Diciassette anni e un piano diabolico nel cassetto: far saltare in aria la propria scuola, la West Albany High in Oregon, Stati Uniti. Un piano architettato nei minimi particolari, progettato per mesi e alla fine, per fortuna, sventato dalle forze dell'ordine. Grant Acord, classe 1996, è stato arrestato giovedì sera nella sua abitazione, ma solo in queste ore sono state formulate le accuse nei suoi confronti: tentato omicidio aggravato e confezionamento e possesso di dispositivi distruttivi.

In casa, al momento dell'arresto, le autorità hanno ritrovato sei bombe al napalm pronte per essere piazzate e materiale per costruire altri ordigni esplosivi. A lui gli inquirenti sono arrivati dopo una segnalazione anonima. E' bastato un controllo di routine per verificare la veridicità della segnalazione e far scattare l'arresto del giovane, sventando ì così una possibile strage.

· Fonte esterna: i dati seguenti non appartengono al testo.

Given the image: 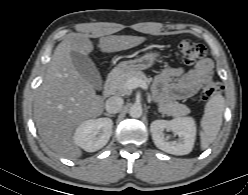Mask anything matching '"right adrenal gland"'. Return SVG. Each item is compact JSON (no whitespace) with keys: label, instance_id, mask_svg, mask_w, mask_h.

La stampa locale riferisce che il giovanissimo si era ispirato al massacro della Columbine High School, la strage compiuta nel 1999 dai due studenti Eric Harris e Dylan Klebold e costata la vita a 15 persone, killer compresi. Acord non aveva ancora fissato una data, ma i dettagli di quel piano progettato per mesi sono contenuti nella documentazione ora in possesso delle autorità, bozzetti e progetti conservati dal giovane insieme agli ordigni esplosivi.

Il giovanissimo aspirante stragista non è ancora maggiorenne, ma le autorità hanno dichiarato che verrà giudicato come un adulto. Il sequestro degli ordigni ha richiesto l'intervento di una squadra di artificieri. John Haroldson, il procuratore generale della Benton County, ha fatto sapere che nonostante la giovane età di Acord, quello che si sono trovati davanti gli inquirenti al momento dell'arresto è stato un ragazzo che sapeva esattamente cosa stava facendo, convinto del suo piano e deciso a metterlo in atto.

La prima apparizione in tribunale di Grant Acord è fissata per domani.